God’s kingdom is one of freedom. Nothing is forced. Even the good things are not forced upon us. If we try to “force” (persuade) God’s good things on others, we misrepresent our Father and we have failed in love, even with good intentions, message, motive, and methods–good “kingdom stuff.”

Forced love is rape. We try to force truth/love (God is love, God is truth) on people who do not even want to be inseminated, and call it “evangelizing.” People do not need to hear our “stuff,” even our good stuff. People need to smell an aroma of the Bread of Life, take a bite out of us, and because the taste is of the Bread of Life, experience DIVINELY CREATED APPETITE. Then they will be ready to hear about, more accurately, eat of, the One we say we represent. Telling people about the Bread of Life, and becoming the One Loaf with others for the world to feed on, to taste and see of THE Bread of Life, are two unrelated universes.

Telling people is like reading a restaurant menu to someone, but never buying them a meal.
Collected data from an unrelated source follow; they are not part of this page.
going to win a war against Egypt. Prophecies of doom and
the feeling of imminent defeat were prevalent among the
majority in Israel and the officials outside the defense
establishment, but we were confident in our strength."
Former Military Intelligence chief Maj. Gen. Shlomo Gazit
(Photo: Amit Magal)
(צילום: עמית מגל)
They heard about food accurately, but they have eaten nothing, so they still go away hungry. They’ve “heard the gospel” and now they are “accountable for their soul” and we’ve “done our bit for Jesus.” One is shortcut Christian religion, the other is the costly reality of the Way, Truth, and the Life that the world is hungry to see. Gospel proclamation is not about “sowing the seed of the Word” into the world, the gospel is proclaimed by sowing US into the world as seed (Mt. 13:38).